Nearly half a billion people in Asia-Pacific undernourished: UN

Bangkok,   Nearly half a billion people in Asia are hungry and lack access to adequate nourishing food, including in the region’s largest cities, said a new report by the UN food security agency on Friday.

While Asia has experienced rapid economic development, little headway has been made in tackling hunger and an estimated 486 million people remain undernourished, according to a report launched by UN’s Food and Agriculture Organization (FAO).
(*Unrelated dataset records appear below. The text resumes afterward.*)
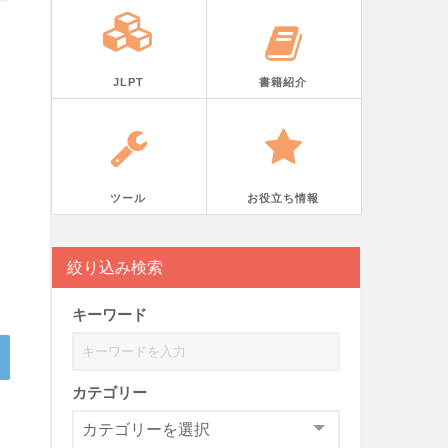
JLPT
書籍紹介
ツール
お役立ち情報
絞り込み検索
キーワード
カテゴリー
“Progress has stagnated,” says the report, which was written in conjunction with three other UN agencies — UN Children’s Fund, World Food Programme and the World Health Organization.

According to FAO estimates, the number of undernourished people remained static in East and Southeast Asia following significant reductions from 2005-2015, and actually increased by 200,000 people in Oceania.

The most vulnerable in the region also got hungrier: Almost 20 million more people experienced “severe food insecurity” in 2017 compared to 2016, mostly in South and Southeast Asia.

The TIME cited the report as saying that the picture doesn’t get better in cities, where sufficiently nutritious food may not be plentiful or affordable.

The report cited a survey in the Thailand’s capital that found more than one-third of children were not receiving a “minimally acceptable diet”. In Pakistan, the figure was 96 per cent.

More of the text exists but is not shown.